Mohr Isabelle, Brand Maximilian, Weber Christophe, Langel Andrea, Langel Jessica, Michl Patrick, Leidner Viola Yuriko, Olkus Alexander, Köhrer Sebastian, Merle Uta
Internal Medicine IV, Department of Gastroenterology University Hospital Heidelberg Heidelberg Germany.
Internal Medicine III Department of Internal Medicine and Cardiology University Hospital Heidelberg Heidelberg Germany.
JIMD Rep. 2025 May 6;66(3):e70021. doi: 10.1002/jmd2.70021. eCollection 2025 May.
SARS-CoV-2 infection and Long COVID (LC) might lead to a significant deterioration of physical and mental health. Wilson disease (WD) patients have a chronic liver and/or neuropsychiatric disease, making it particularly interesting to investigate LC in WD. 51 WD patients were retrospectively examined, evaluating physical and mental health by a survey and neuropsychological tests (SF-12, PSQI, ISI, Epworth, Chalder-fatigue scale, PHQ-9, GAD-7, PSS, FLei) before and ~11 months after SARS-CoV-2 infection. LC was defined as the development of new, at least moderately severe symptoms (shortness of breath, chest pain, fatigue, brain fog, exercise capacity, concentration disturbances) and/or worsening of pre-existing symptoms. 70.6% had predominant hepatic and 29.4% had neuropsychiatric symptoms at WD diagnosis. Median age was 39 years; 56.1% were female. Patients were in stable maintenance phase with a median treatment duration of 23 years. When compared to before COVID-19, WD patients had significantly worse physical life quality, sleeping quality, and fatigue. After COVID-19, a high percentage of WD patients reported concentration disorders (60%), fatigue (55%), reduced exercise capacity (50%), shortness of breath (40%), chest pain (20%) and feeling of brain fog (15%). 39.2% ( = 20) of the WD patients were classified as LC. This LC-WD subgroup showed significantly impaired quality of life, a high stress level, and sleeping disturbances, fatigue, depression, anxiety, and cognitive impairment.

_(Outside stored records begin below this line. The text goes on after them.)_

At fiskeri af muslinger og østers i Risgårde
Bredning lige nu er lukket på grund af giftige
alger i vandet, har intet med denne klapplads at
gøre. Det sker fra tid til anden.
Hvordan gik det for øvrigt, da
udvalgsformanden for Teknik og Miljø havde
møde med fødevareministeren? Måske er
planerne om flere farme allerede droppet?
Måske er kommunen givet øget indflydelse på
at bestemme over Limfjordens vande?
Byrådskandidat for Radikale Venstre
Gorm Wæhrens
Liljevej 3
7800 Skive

A large proportion of WD patients experience LC symptoms, reduced life quality, and sleeping disorders after SARS-CoV-2 infection. WD patients post-infection should be well monitored and supported if they develop persisting symptoms or neuro-psychological problems.
严重急性呼吸综合征冠状病毒2(SARS-CoV-2)感染和新冠后遗症(LC)可能导致身心健康显著恶化。威尔逊病(WD)患者患有慢性肝脏和/或神经精神疾病,因此在WD患者中研究LC特别有意义。对51例WD患者进行回顾性检查,在SARS-CoV-2感染前和约11个月后通过调查和神经心理学测试(SF-12、匹兹堡睡眠质量指数、失眠严重程度指数、爱泼沃斯嗜睡量表、查尔德疲劳量表、患者健康问卷-9、广泛性焦虑障碍量表、压力知觉量表、疲劳量表)评估其身心健康状况。LC被定义为出现新的、至少中度严重的症状(呼吸急促、胸痛、疲劳、脑雾、运动能力、注意力障碍)和/或既往症状恶化。WD诊断时,70.6%的患者以肝脏症状为主,29.4%的患者以神经精神症状为主。中位年龄为39岁;56.1%为女性。患者处于稳定的维持期,中位治疗时间为23年。与新冠疫情前相比,WD患者的身体生活质量、睡眠质量和疲劳状况明显更差。新冠疫情后,高比例的WD患者报告有注意力障碍(60%)、疲劳(55%)、运动能力下降(50%)、呼吸急促(40%)、胸痛(20%)和脑雾感(15%)。39.2%(=20例)的WD患者被归类为LC。这个LC-WD亚组的生活质量明显受损,压力水平高,存在睡眠障碍、疲劳、抑郁、焦虑和认知障碍。很大一部分WD患者在SARS-CoV-2感染后出现LC症状、生活质量下降和睡眠障碍。感染后的WD患者如果出现持续症状或神经心理问题,应得到密切监测和支持。